◆ ABOUT THIS TASK:
Word for word, restate the lines of the data below between those holding "Apnea del Sueño: El agrandamiento de las" and "i lične podatke.", inclusive; pictures do not belong in the copy.

◆ DATA TO USE:
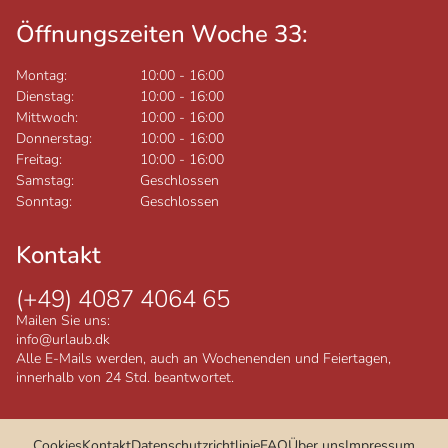
Öffnungszeiten Woche 33:
Montag:
10:00
-
16:00
Dienstag:
10:00
-
16:00
Mittwoch:
10:00
-
16:00
Donnerstag:
10:00
-
16:00
Freitag:
10:00
-
16:00
Samstag:
Geschlossen
Sonntag:
Geschlossen
Kontakt
(+49) 4087 4064 65
Mailen Sie uns:
info@urlaub.dk
Alle E-Mails werden, auch an Wochenenden und Feiertagen,
innerhalb von 24 Std. beantwortet.
Cookies
Kontakt
Datenschutzrichtlinie
FAQ
Über uns
Impressum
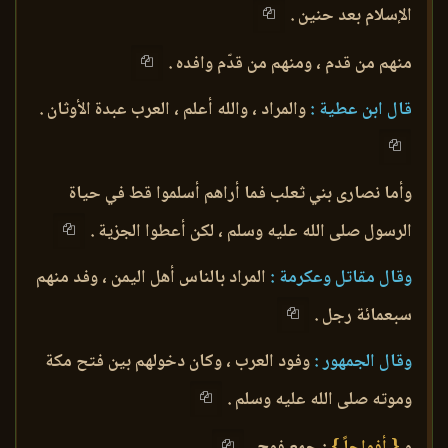
الإسلام بعد حنين .
منهم من قدم ، ومنهم من قدّم وافده .
قال ابن عطية :
والمراد ، والله أعلم ، العرب عبدة الأوثان .
وأما نصارى بني ثعلب فما أراهم أسلموا قط في حياة
الرسول صلى الله عليه وسلم ، لكن أعطوا الجزية .
وقال مقاتل وعكرمة :
المراد بالناس أهل اليمن ، وفد منهم
سبعمائة رجل .
وقال الجمهور :
وفود العرب ، وكان دخولهم بين فتح مكة
وموته صلى الله عليه وسلم .
و
{ أفواجاً }
: جمع فوج .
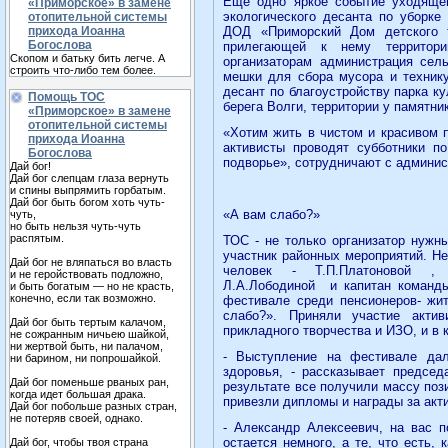
Еще одно яркое событие уходящег
«Приморское» в замене
экологического десанта по уборк
отопительной системы
прихода Иоанна
ДОД «Приморский Дом детского т
Богослова
прилегающей к нему территор
Скопом и батьку бить легче. А
организаторам администрация сель
строить что-либо тем более.
мешки для сбора мусора и технику
десант по благоустройству парка к
Помощь ТОС
берега Волги, территории у памятни
«Приморское» в замене
отопительной системы
«Хотим жить в чистом и красивом 
прихода Иоанна
активисты проводят субботники по
Богослова
подворье», сотрудничают с админис
Дай бог!
Дай бог слепцам глаза вернуть
и спины выпрямить горбатым.
Дай бог быть богом хоть чуть-
«А вам слабо?»
чуть,
но быть нельзя чуть-чуть
распятым.
ТОС - не только организатор нужн
участник районных мероприятий. Н
Дай бог не вляпаться во власть
человек - Т.П.Платоновой , Е.
и не геройствовать подложно,
Л.А.Лободиной
и капитан команд
и быть богатым — но не красть,
конечно, если так возможно.
фестивале среди пенсионеров- жи
слабо?». Приняли участие акти
Дай бог быть тертым калачом,
прикладного творчества и ИЗО, и в 
не сожранным ничьею шайкой,
ни жертвой быть, ни палачом,
- Выступление на фестивале дал
ни барином, ни попрошайкой.
здоровья, - рассказывает предсе
Дай бог поменьше рваных ран,
результате все получили массу поз
когда идет большая драка.
привезли дипломы и награды за акт
Дай бог побольше разных стран,
не потеряв своей, однако.
- Александр Алексеевич, на вас п
остается немного, а те, что есть,
Дай бог, чтобы твоя страна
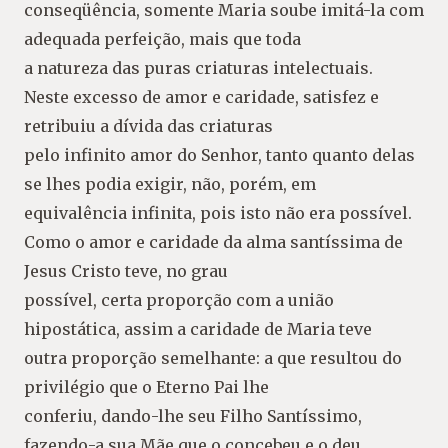
conseqüência, somente Maria soube imitá-la com
adequada perfeição, mais que toda
a natureza das puras criaturas intelectuais.
Neste excesso de amor e caridade, satisfez e
retribuiu a dívida das criaturas
pelo infinito amor do Senhor, tanto quanto delas
se lhes podia exigir, não, porém, em
equivalência infinita, pois isto não era possível.
Como o amor e caridade da alma santíssima de
Jesus Cristo teve, no grau
possível, certa proporção com a união
hipostática, assim a caridade de Maria teve
outra proporção semelhante: a que resultou do
privilégio que o Eterno Pai lhe
conferiu, dando-lhe seu Filho Santíssimo,
fazendo-a sua Mãe que o concebeu e o deu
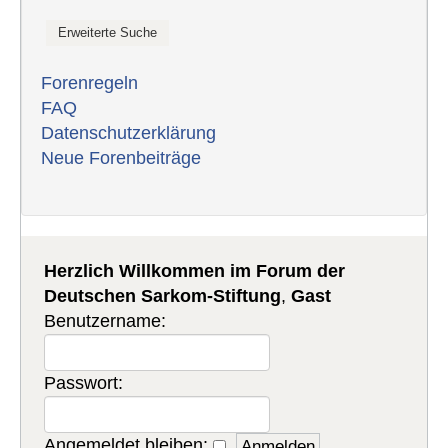
Forenregeln
FAQ
Datenschutzerklärung
Neue Forenbeiträge
Herzlich Willkommen im Forum der
Deutschen Sarkom-Stiftung
,
Gast
Benutzername:
Passwort:
Angemeldet bleiben:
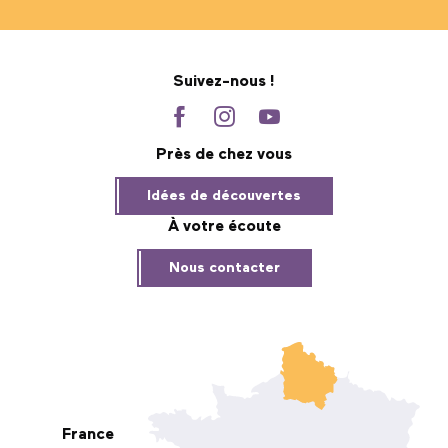
Suivez-nous !
Près de chez vous
Idées de découvertes
À votre écoute
Nous contacter
France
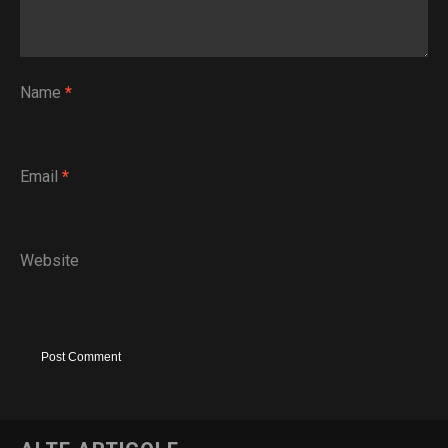
Name
*
Email
*
Website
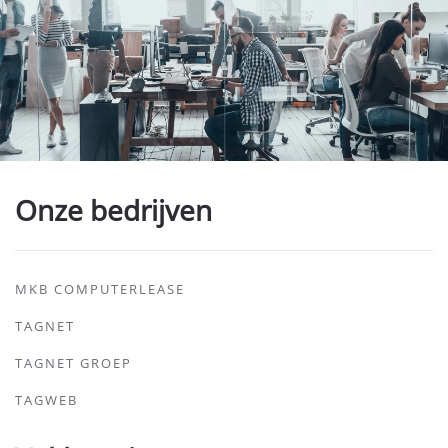
Onze bedrijven
MKB COMPUTERLEASE
TAGNET
TAGNET GROEP
TAGWEB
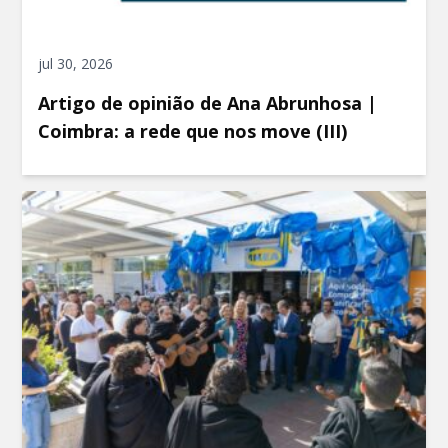
jul 30, 2026
Artigo de opinião de Ana Abrunhosa |
Coimbra: a rede que nos move (III)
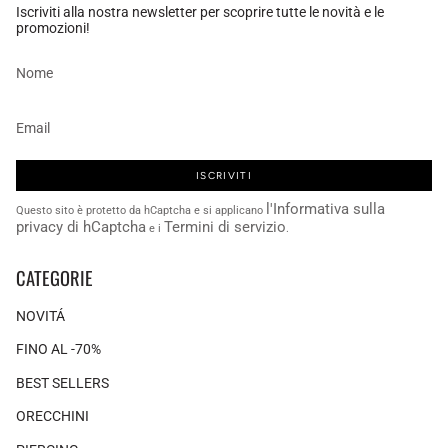
Iscriviti alla nostra newsletter per scoprire tutte le novità e le
promozioni!
ISCRIVITI
l'Informativa sulla
Questo sito è protetto da hCaptcha e si applicano
privacy di hCaptcha
Termini di servizio
e i
.
CATEGORIE
NOVITÁ
FINO AL -70%
BEST SELLERS
ORECCHINI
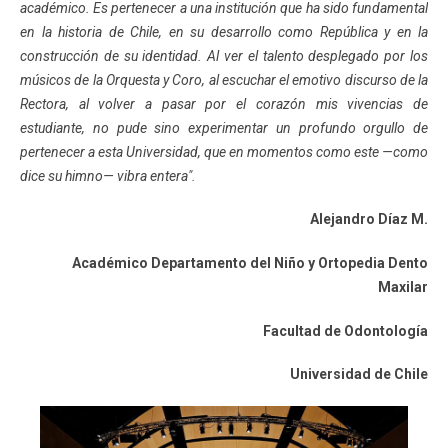
académico. Es pertenecer a una institución que ha sido fundamental
en la historia de Chile, en su desarrollo como República y en la
construcción de su identidad. Al ver el talento desplegado por los
músicos de la Orquesta y Coro, al escuchar el emotivo discurso de la
Rectora, al volver a pasar por el corazón mis vivencias de
estudiante, no pude sino experimentar un profundo orgullo de
pertenecer a esta Universidad, que en momentos como este —como
dice su himno— vibra entera".
Alejandro Díaz M.
Académico Departamento del Niño y Ortopedia Dento
Maxilar
Facultad de Odontología
Universidad de Chile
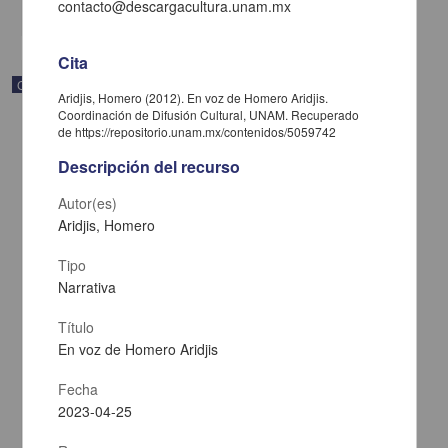
share
contacto@descargacultura.unam.mx
Cita
Correspondencia postal
Aridjis, Homero (2012). En voz de Homero Aridjis.
Coordinación de Difusión Cultural, UNAM. Recuperado
de https://repositorio.unam.mx/contenidos/5059742
Descripción del recurso
Autor(es)
Aridjis, Homero
Tipo
Narrativa
Título
En voz de Homero Aridjis
Carta de José María Maytorena a Francisco I. Madero en la que
Fecha
informa se irá a la costa por prescripción médica
2023-04-25
Maytorena, José María
[sin fecha]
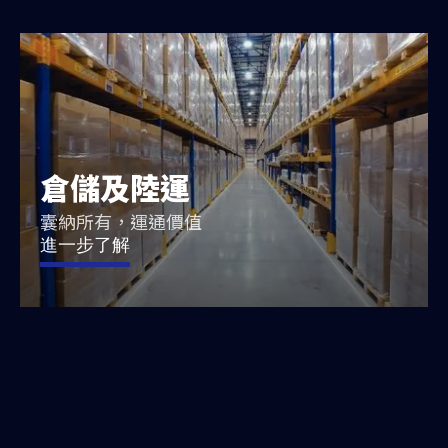
倉儲及陸運
囊納所有，運通價值
進一步了解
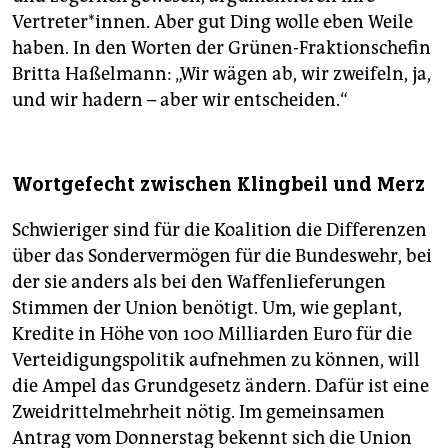
Vertreter*innen. Aber gut Ding wolle eben Weile
haben. In den Worten der Grünen-Fraktionschefin
Britta Haßelmann: „Wir wägen ab, wir zweifeln, ja,
und wir hadern – aber wir entscheiden.“
Wortgefecht zwischen Klingbeil und Merz
Schwieriger sind für die Koalition die Differenzen
über das Sondervermögen für die Bundeswehr, bei
der sie anders als bei den Waffenlieferungen
Stimmen der Union benötigt. Um, wie geplant,
Kredite in Höhe von 100 Milliarden Euro für die
Verteidigungspolitik aufnehmen zu können, will
die Ampel das Grundgesetz ändern. Dafür ist eine
Zweidrittelmehrheit nötig. Im gemeinsamen
Antrag vom Donnerstag bekennt sich die Union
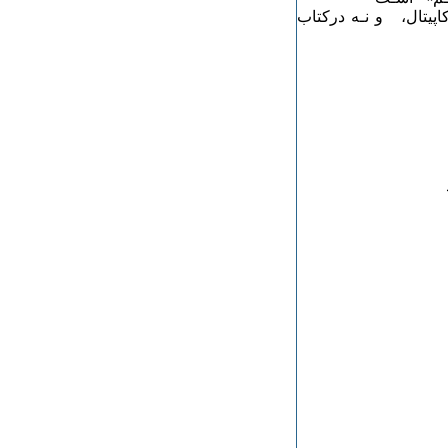
 کاپیتال، و نـه درکتاب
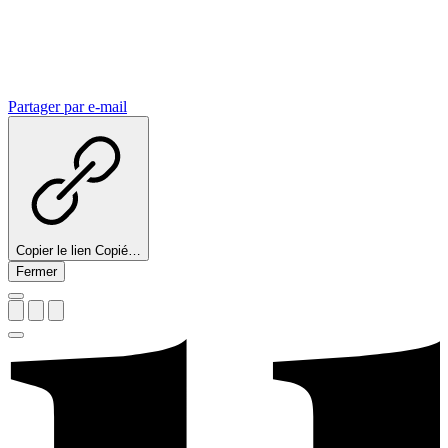
Partager par e-mail
Copier le lien
Copié…
Fermer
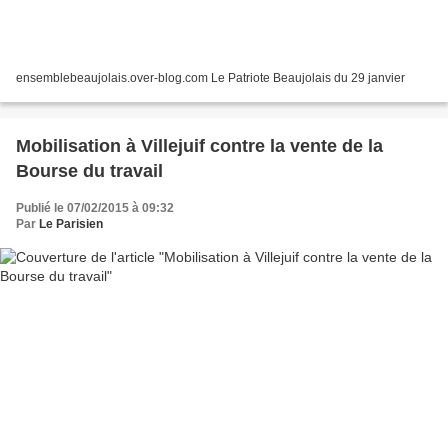
ensemblebeaujolais.over-blog.com Le Patriote Beaujolais du 29 janvier
Mobilisation à Villejuif contre la vente de la
Bourse du travail
Publié le 07/02/2015 à 09:32
Par
Le Parisien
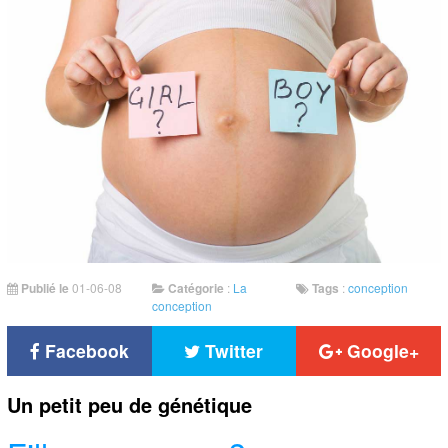
Publié le
01-06-08
Catégorie
:
La
Tags
:
conception
conception
Facebook
Twitter
Google+
Un petit peu de génétique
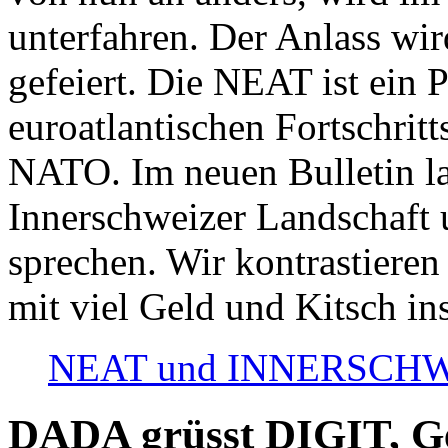
unterfahren. Der Anlass wir
gefeiert. Die NEAT ist ein P
euroatlantischen Fortschritt
NATO. Im neuen Bulletin la
Innerschweizer Landschaft 
sprechen. Wir kontrastieren
mit viel Geld und Kitsch in
NEAT und INNERSCHWEIZ
DADA grüsst DIGIT, Geo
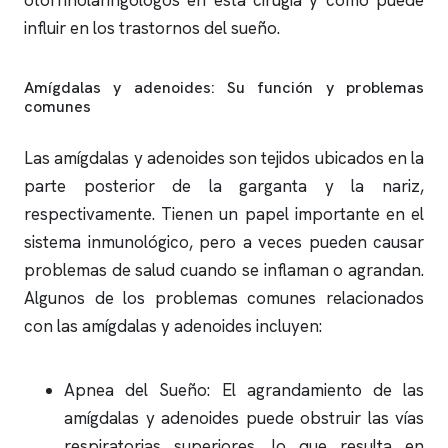
otorrinolaringólogos en esta cirugía y cómo puede
influir en los trastornos del sueño.
Amígdalas y adenoides: Su función y problemas
comunes
Las amígdalas y adenoides son tejidos ubicados en la
parte posterior de la garganta y la nariz,
respectivamente. Tienen un papel importante en el
sistema inmunológico, pero a veces pueden causar
problemas de salud cuando se inflaman o agrandan.
Algunos de los problemas comunes relacionados
con las amígdalas y adenoides incluyen:
Apnea del Sueño: El agrandamiento de las
amígdalas y adenoides puede obstruir las vías
respiratorias superiores, lo que resulta en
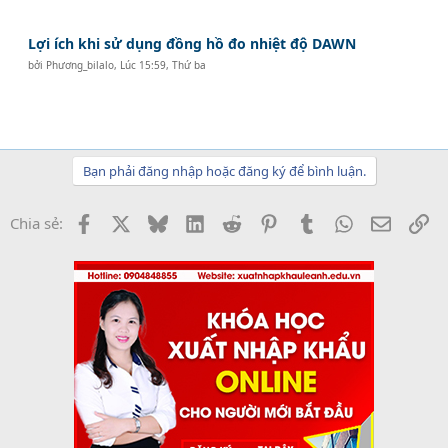
Lợi ích khi sử dụng đồng hồ đo nhiệt độ DAWN
bởi
Phương_bilalo
,
Lúc 15:59, Thứ ba
Bạn phải đăng nhập hoặc đăng ký để bình luận.
Facebook
X
Bluesky
LinkedIn
Reddit
Pinterest
Tumblr
WhatsApp
Email
Li
Chia sẻ:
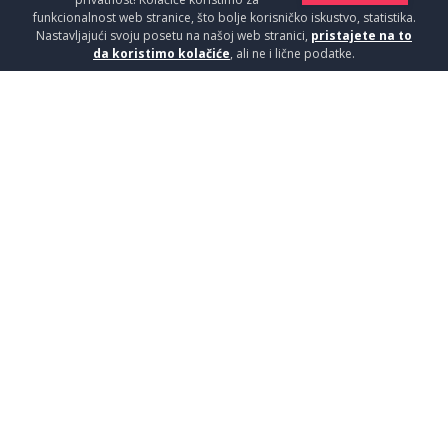
funkcionalnost web stranice, što bolje korisničko iskustvo, statistika.
Nastavljajući svoju posetu na našoj web stranici,
pristajete na to
da koristimo kolačiće
, ali ne i lične podatke.
ACO EASYFLOW GOR.DEO
SLIVNIKA
Slivnici / Tuš kanalice
5150
RSD / KOM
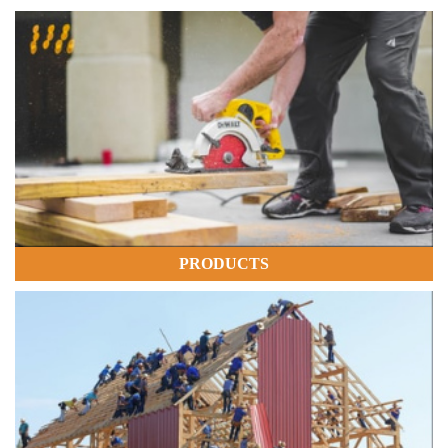
PRODUCTS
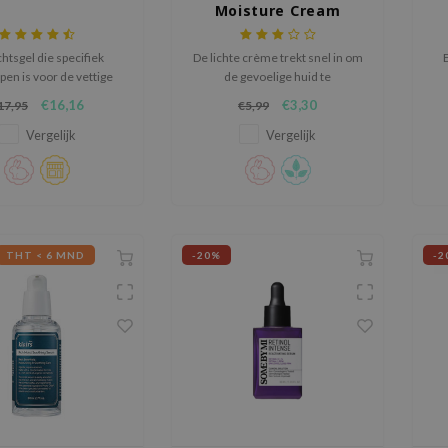
Moisture Cream
Miniature
htsgel die specifiek
De lichte crème trekt snel in om
en is voor de vettige
de gevoelige huid te
huid.
hydrateren, te kalmeren, en te
Ce
€16,16
€3,30
17,95
€5,99
beschermen.
ve
Vergelijk
Vergelijk
THT < 6 MND
-20%
-2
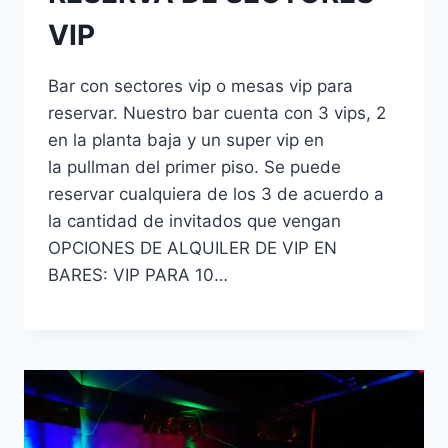
VIP
Bar con sectores vip o mesas vip para
reservar. Nuestro bar cuenta con 3 vips, 2
en la planta baja y un super vip en
la pullman del primer piso. Se puede
reservar cualquiera de los 3 de acuerdo a
la cantidad de invitados que vengan
OPCIONES DE ALQUILER DE VIP EN
BARES: VIP PARA 10…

◆ FINISHED EXERCISE:
Apnea del Sueño: El agrandamiento de las
amígdalas y adenoides puede obstruir las vías
respiratorias superiores, lo que resulta en
Lợi ích khi sử dụng đồng hồ đo nhiệt độ DAWN
bởi
Phương_bilalo
,
Lúc 15:59, Thứ ba
Bạn phải đăng nhập hoặc đăng ký để bình luận.
Facebook
X
Bluesky
LinkedIn
Reddit
Pinterest
Tumblr
WhatsApp
Email
Li
Chia sẻ:
funkcionalnost web stranice, što bolje korisničko iskustvo, statistika.
Nastavljajući svoju posetu na našoj web stranici,
pristajete na to
da koristimo kolačiće
, ali ne i lične podatke.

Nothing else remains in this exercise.